(Data excerpts)
○ ○ ○ ○ ○ ○ ○

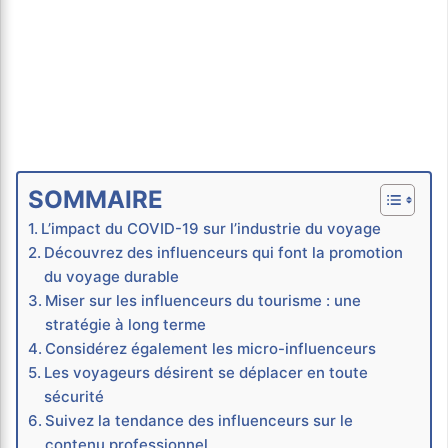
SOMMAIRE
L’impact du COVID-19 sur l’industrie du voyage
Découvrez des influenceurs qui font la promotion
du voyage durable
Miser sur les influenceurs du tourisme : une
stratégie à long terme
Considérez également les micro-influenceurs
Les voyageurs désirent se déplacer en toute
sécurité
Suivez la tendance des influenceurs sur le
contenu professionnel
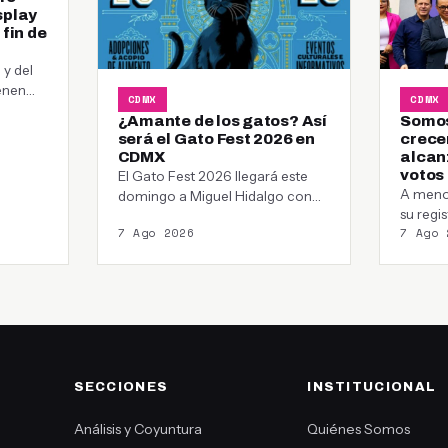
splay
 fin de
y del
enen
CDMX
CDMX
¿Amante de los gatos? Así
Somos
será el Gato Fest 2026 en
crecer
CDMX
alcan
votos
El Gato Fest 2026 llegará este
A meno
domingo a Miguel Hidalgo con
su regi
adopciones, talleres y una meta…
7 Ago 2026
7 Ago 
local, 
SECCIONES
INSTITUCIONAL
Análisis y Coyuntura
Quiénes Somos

○ ○ ○ ○ ○ ○ ○

Instructions for the task:
Your answer should consist of each line above in which "Fest" appears.

Written solution:
será el Gato Fest 2026 en
El Gato Fest 2026 llegará este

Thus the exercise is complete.